DALLAS (CBSDFW.COM) – With Dallas Police Chief Renee Hall’s resignation after only three years on the job, it may seem like the position has become a revolving door.
But experts say Dallas is no different than other big cities.
Dallas Police Chief Renee Hall will have had the shortest tenure of any of her predecessors over the last three decades when she resigns at the end of the year.
It’s part of a trend experts say other major cities are also experiencing.
“For most big city police departments the tenure of a police chief is only about 3 to 4 years,” says Doctor Alex Piquero, a criminologist who worked at UTD for nine years and now teaches at the University of Miami.

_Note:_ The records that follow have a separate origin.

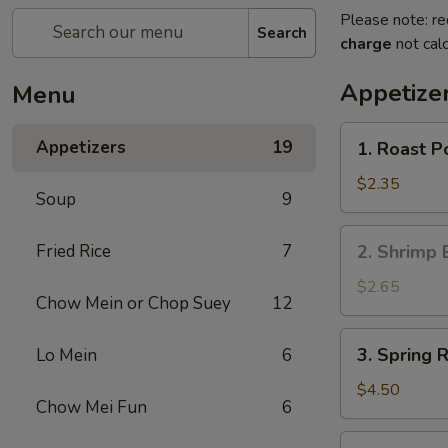
Please note: re
Search
charge
not calc
Appetize
Menu
1.
Appetizers
19
1. Roast P
Roast
Pork
$2.35
Soup
9
Egg
Roll
2.
Fried Rice
7
2. Shrimp 
(Each)
Shrimp
Egg
$2.65
Chow Mein or Chop Suey
12
Roll
(Each)
3.
3. Spring R
Lo Mein
6
Spring
Roll
$4.50
Chow Mei Fun
6
(2)
4.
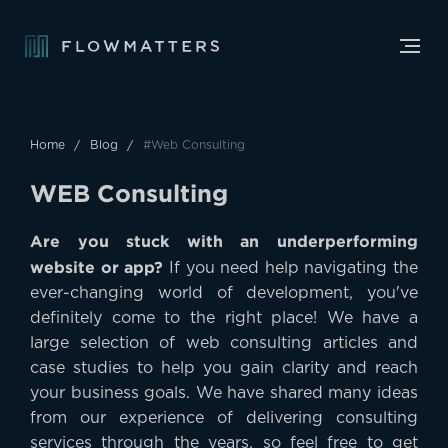
Home
Blog
#Web Consulting
W
E
B
C
o
n
s
u
l
t
i
n
g
Are you stuck with an underperforming
website or app?
If you need help navigating the
ever-changing world of development, you've
definitely come to the right place! We have a
large selection of web consulting articles and
case studies to help you gain clarity and reach
your business goals. We have shared many ideas
from our experience of delivering consulting
services through the years, so feel free to get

He says Chief Hall faced uphill battles from a shortage of officers to the Botham Jean shooting as well as criticism over her handling of downtown protests.
“She came into the department and the city in a very bad situation a lot of crime a lot of stuff going on,” says Piquero.
Renee Hall’s predecessor, David Brown, retired after seven years and was the city’s longest serving chief since the 1960s.
David Kunkle held the job for six years before that and Terrell Bolton for four.
Piquero says don’t expect future chiefs to be around as long as those.
“It’s turnover, it’s different job opportunities it’s a variety of different things,” says Piquero.
Over the past 20 years, every time the city brings in an outsider to run the department they are followed by someone promoted from within.
The department’s two largest police associations both want someone chosen from inside to be the next chief.
The Dallas Police Association tells CBS 11 News that “going outside would be disastrous.”
The National Latino Law Enforcement Organization agrees and says there’s “no time for a learning curve.”
Finding a new chief that both officers and community leaders agree on won’t be easy according to Piquero.
“On a football field all 11 players aren’t best friends but they all have a job to do they all have one goal,” says Piquero.